Most people take on the more difficult aspects of being the adult in the family out of necessity. As parents are no longer able to care for themselves, their children are forced into making decisions for them they had hoped never to make. They realize there is not authority who can make the tough decisions for them, that Mom and Dad are no longer their protectors should they not be up to a task. This is a rite of passage we all must go through. But as television never ages, we never pass that rite, never assume the mantle of maturity. Television is always going to be the one to tell us how to behave, how to dress, what narratives to believe, which culture to consume. As the television only transmits and never receives, how could the relationship ever be otherwise?
Below is a short introduction I did for a book that I’ve been writing in one form or another for decades, but is far from being a reality yet:
It was the latter part of the 1970s and our president was discussing the fuel shortage. He gave a simple suggestion to turn our heat down a few degrees and wear a sweater if we were cold.
It was the sort of advice our parents would have given us and that was the problem. You see, the first generation of children raised on television were now grown up and we did not want to listen to our parents anymore. We preferred to listen to our televisions because the television always told us what we wanted to hear. The television told us we deserved a break today, that sugary snacks were good for us, women were made to be ogled and there were no repercussions to casual sex.
And so a new politician emerged to tell us of the new and improved classic homemade way of doing things. The television had a lovechild and he was called Ronald Reagan. He would explain our world the way we wanted to hear it, just like all those other neat guys on TV. We wanted a handsome and winning personality, not our stuffy old dad. We wanted Ronald Reagan, not Jimmy Carter. Hannity, not Colmes.

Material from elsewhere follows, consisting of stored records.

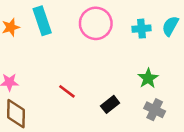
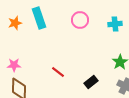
pink circle: (96, 23) -> (80, 20), size x0.7

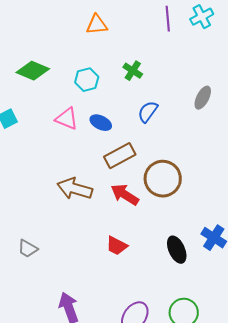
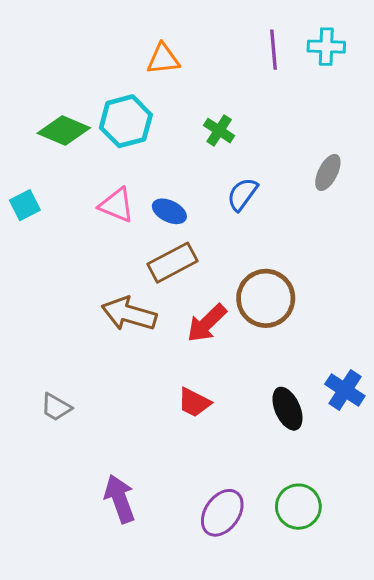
cyan cross: (202, 17) -> (326, 47), turned 30
cyan hexagon: (87, 80) -> (126, 121), moved, size x1.4
brown rectangle: (120, 156) -> (172, 263), moved
red arrow: (125, 195) -> (207, 323), turned -76

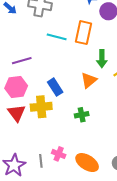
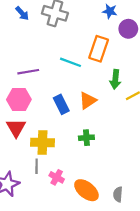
cyan line: (57, 37) -> (70, 62), moved
orange triangle: (89, 80) -> (88, 101), moved
yellow cross: (41, 107) -> (42, 143), moved
gray line: (41, 161) -> (37, 166), moved

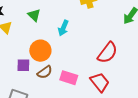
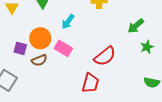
pink rectangle: (69, 78) -> (63, 48), moved
red trapezoid: (100, 82) -> (90, 83), turned 40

We could have whatever we wanted. You go, girl, you deserve it. We could have whiter teeth AND fresher breath. We didn’t have to live with ring around the collar or waxy yellow build up anymore. And so when the voters went to the polls in November of 1980, the changes that had begun in the 1950s had finally come to fruition.
The shift had taken place and the rift between generations, the one television had caused, was glossed over. Never again would we have to listen to adults. Nor would we ever be expected to become adults ourselves. We were all free now to leave the unpleasantness of making difficult decisions behind us. The only choosing we had to make was whether we would drink Miller Lite or Bud Light. We were the Pepsi generation and we were never going to grow old (or up).

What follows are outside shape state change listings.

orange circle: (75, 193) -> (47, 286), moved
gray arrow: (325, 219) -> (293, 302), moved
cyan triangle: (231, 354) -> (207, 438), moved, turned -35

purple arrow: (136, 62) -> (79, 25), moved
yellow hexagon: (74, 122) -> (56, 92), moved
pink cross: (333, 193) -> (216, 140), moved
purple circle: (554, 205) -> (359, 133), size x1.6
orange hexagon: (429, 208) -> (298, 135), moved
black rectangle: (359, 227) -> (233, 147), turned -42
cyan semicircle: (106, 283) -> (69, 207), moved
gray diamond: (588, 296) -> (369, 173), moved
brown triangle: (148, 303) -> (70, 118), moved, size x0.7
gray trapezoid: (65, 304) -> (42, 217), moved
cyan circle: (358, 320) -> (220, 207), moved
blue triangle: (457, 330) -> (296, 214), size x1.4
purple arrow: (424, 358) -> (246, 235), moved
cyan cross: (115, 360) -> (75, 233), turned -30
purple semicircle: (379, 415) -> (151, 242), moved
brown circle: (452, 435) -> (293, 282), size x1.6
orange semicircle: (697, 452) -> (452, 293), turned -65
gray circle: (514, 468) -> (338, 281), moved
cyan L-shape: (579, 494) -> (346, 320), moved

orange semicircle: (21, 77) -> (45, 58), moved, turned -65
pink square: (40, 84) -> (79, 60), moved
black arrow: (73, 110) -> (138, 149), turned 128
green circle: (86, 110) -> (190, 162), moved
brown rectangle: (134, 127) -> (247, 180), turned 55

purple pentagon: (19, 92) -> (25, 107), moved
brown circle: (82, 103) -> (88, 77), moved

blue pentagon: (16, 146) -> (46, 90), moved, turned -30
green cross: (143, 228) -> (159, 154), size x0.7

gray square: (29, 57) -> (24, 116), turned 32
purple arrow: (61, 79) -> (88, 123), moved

There was a new authority now, although we never chose to really think about it that way. We didn’t need parents anymore nor did we have to become them. We could be friends to our children rather than rule makers or—God forbid—role models. We could use the time we weren’t busy making money to spend it. We could buy for a second time all the toys of our youth and never have to be responsible for anything. Because, after all, authority was not given to us, it belonged to the market place. By merely choosing between Pepsi or Coke, magic forces would make the world into a Heaven for us all. Authority was decreed through television waves that mystically traveled through the air and into the privacy of our houses. Complex decision making was uncool, we wanted our nation’s problems to be solved as easily and completely as Jack Tripper’s problems were every Tuesday night on ABC.
As for getting older, well, that was something our parents did. We would have none of that, because growing older meant taking on responsibility, and television would take that burden from us. All we had to do was stay up on the latest trends, buy the products that were currently trendy. We just had to listen to the same music our kids did, pretend to find some value in it. Forget about finding meaning in our own lives, we had to find ways to relate to our children, even if in the end all we did was validate the line being sold to them by the advertisers.

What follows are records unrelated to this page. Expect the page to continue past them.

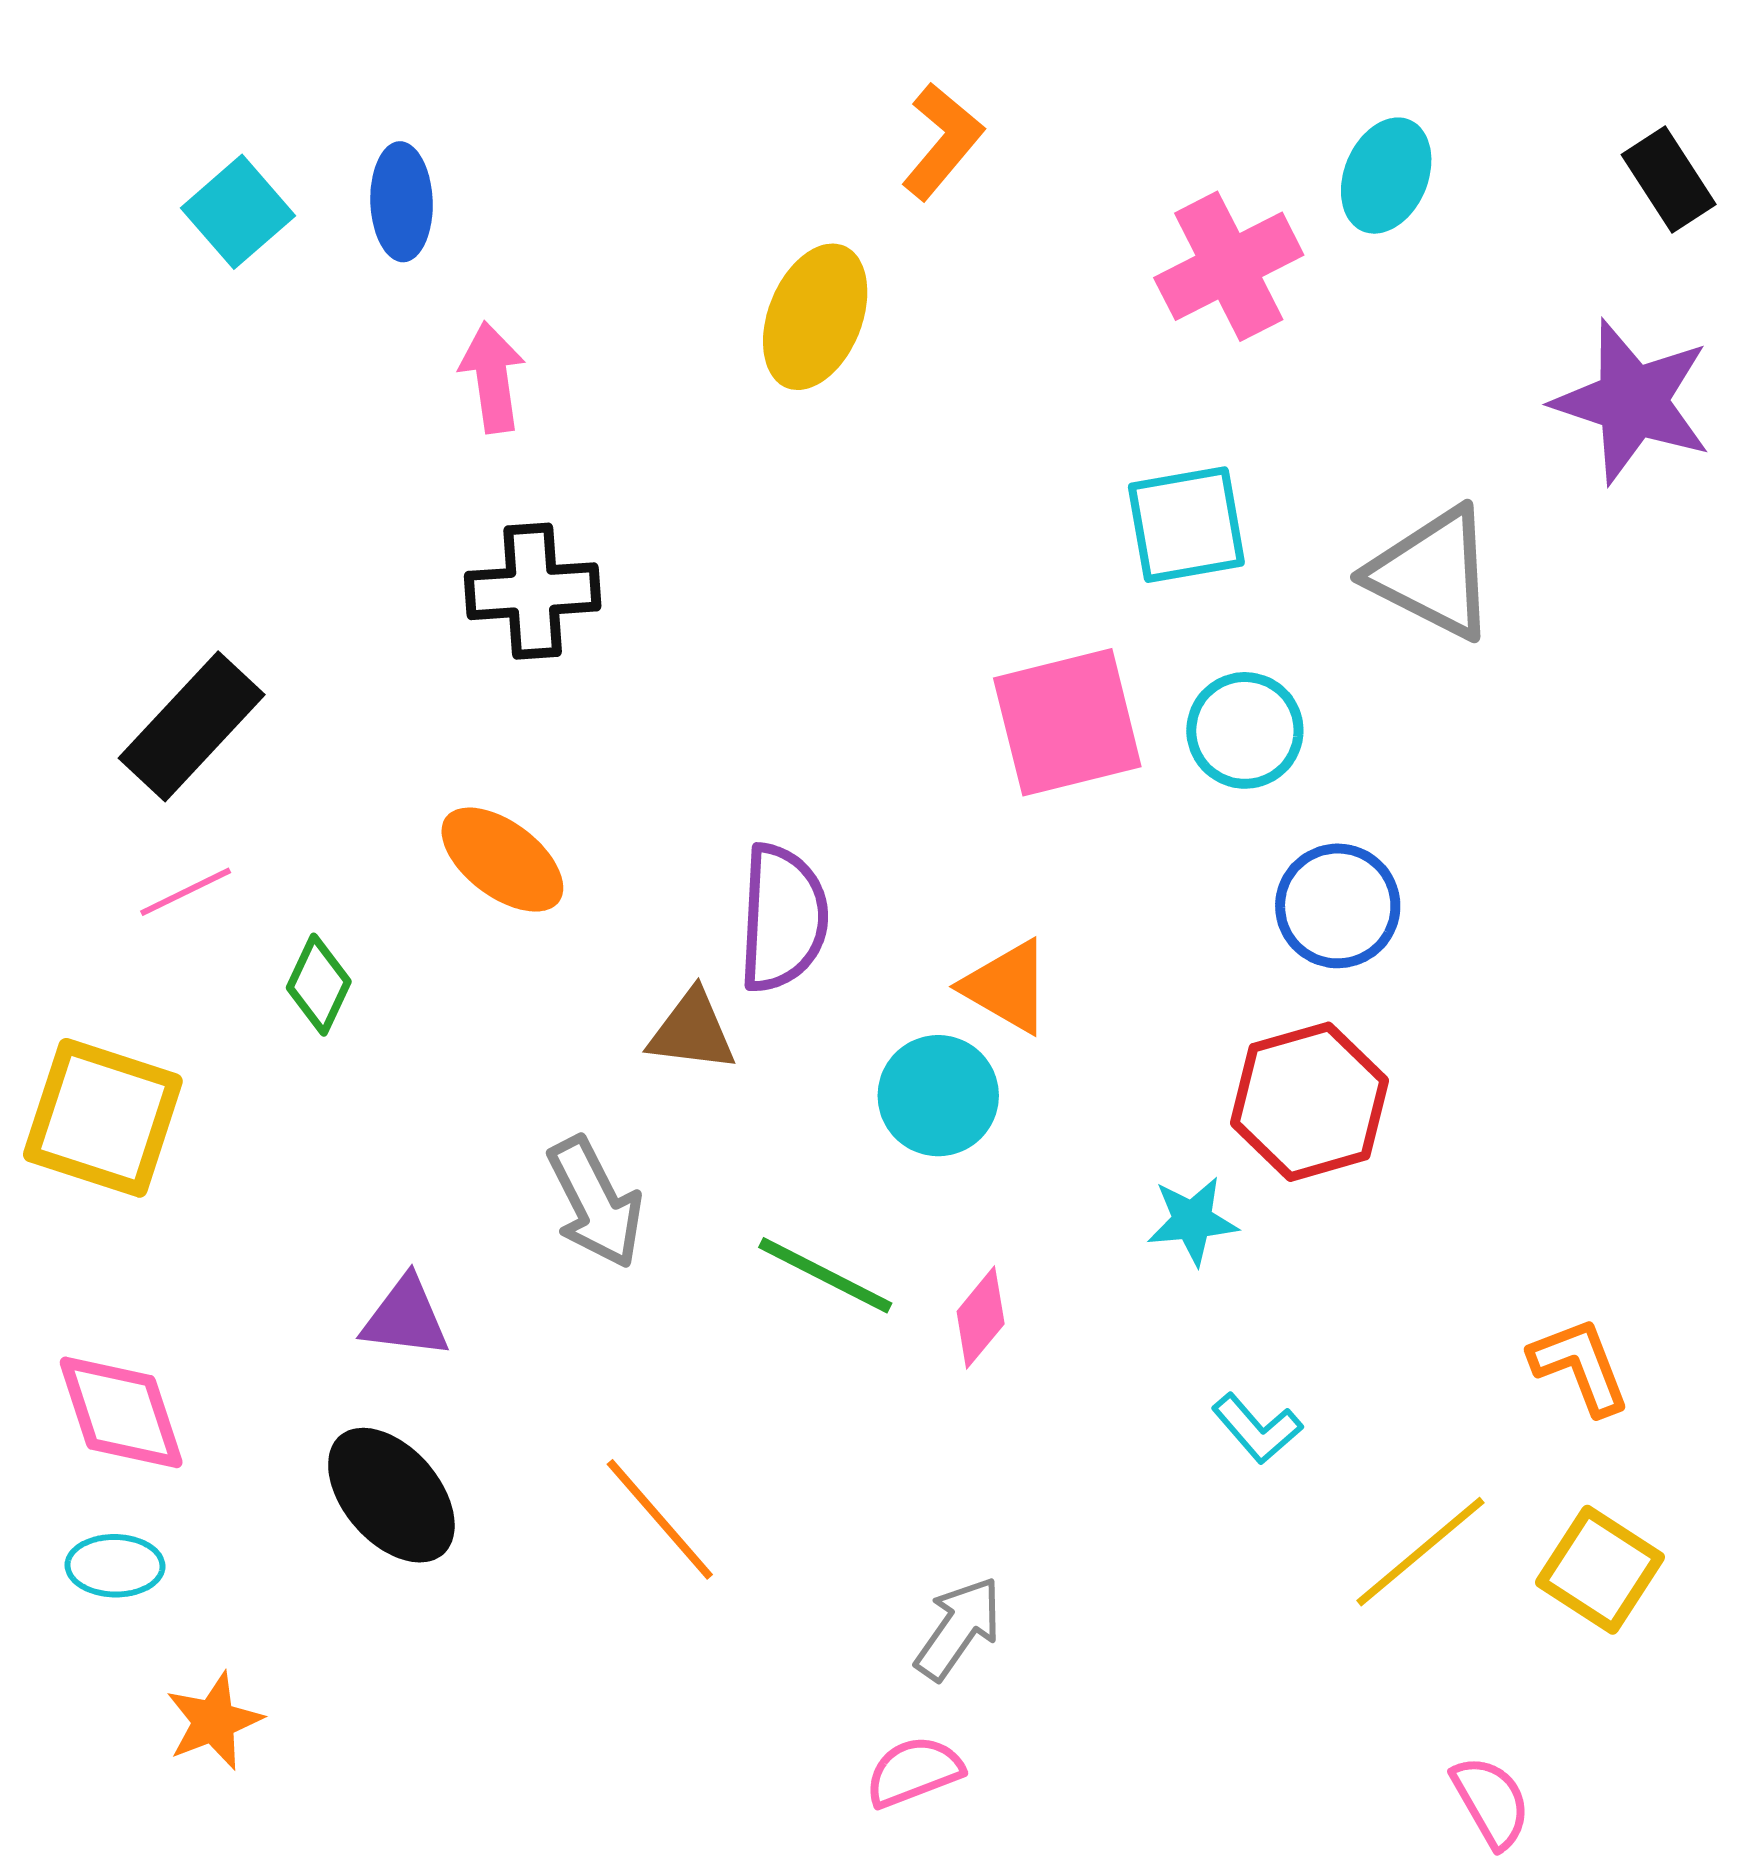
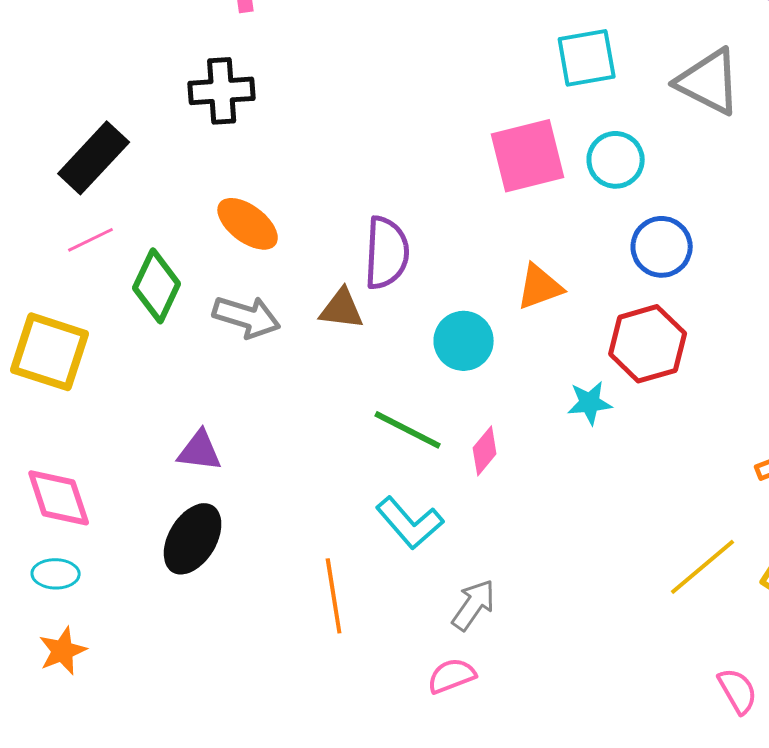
black cross: (533, 591) -> (222, 91), moved
green diamond: (319, 985) -> (157, 286), size x1.5
orange triangle: (1007, 987) -> (540, 287), moved, turned -50
gray arrow: (595, 1203) -> (247, 317), moved, turned -46
cyan L-shape: (1257, 1429) -> (410, 523), moved, size x1.5
black ellipse: (391, 1495) -> (193, 539), turned 72
orange line: (660, 1519) -> (334, 596), moved, turned 32
orange star: (214, 1721) -> (63, 651), moved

And when the lines and the droopiness and receding hairlines and e.d. showed up, well television was there with the answers. Our skin could look as smooth as Joan Rivers’, our boobs as perky as any saline-bag celebrity. And for guys, hey, it was just like the 60’s, only the drugs now were Rogaine and Viagra. Death was only an illusion, which meant we never had to worry too much about figuring what life was all about. All we had to do was hang onto our youth. All we had to do was keep flunking Maturity 101 so we never had to graduate.